How to complete this task
Those lines of the records that contain "felhőalapú" are to be located and copied.

Supplied data

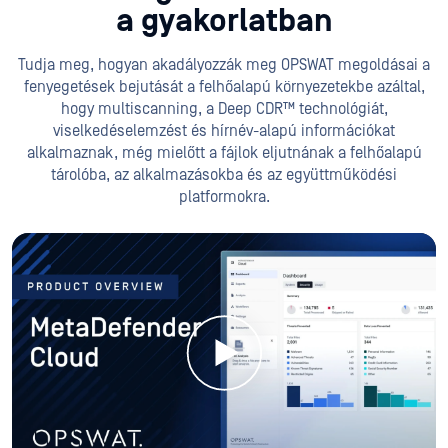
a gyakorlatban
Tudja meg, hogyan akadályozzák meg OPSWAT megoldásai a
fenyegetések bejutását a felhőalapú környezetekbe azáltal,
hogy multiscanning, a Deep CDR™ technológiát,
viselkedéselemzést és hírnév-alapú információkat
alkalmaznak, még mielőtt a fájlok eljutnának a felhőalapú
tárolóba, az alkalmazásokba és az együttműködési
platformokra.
--
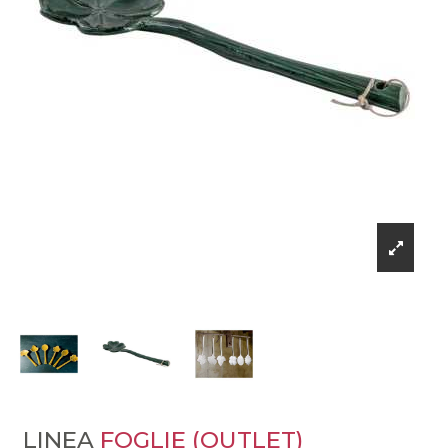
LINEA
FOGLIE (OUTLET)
--
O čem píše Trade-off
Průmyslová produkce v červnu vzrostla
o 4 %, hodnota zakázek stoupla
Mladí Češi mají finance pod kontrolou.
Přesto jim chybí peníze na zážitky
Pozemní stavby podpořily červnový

Exercise output
fenyegetések bejutását a felhőalapú környezetekbe azáltal,
alkalmaznak, még mielőtt a fájlok eljutnának a felhőalapú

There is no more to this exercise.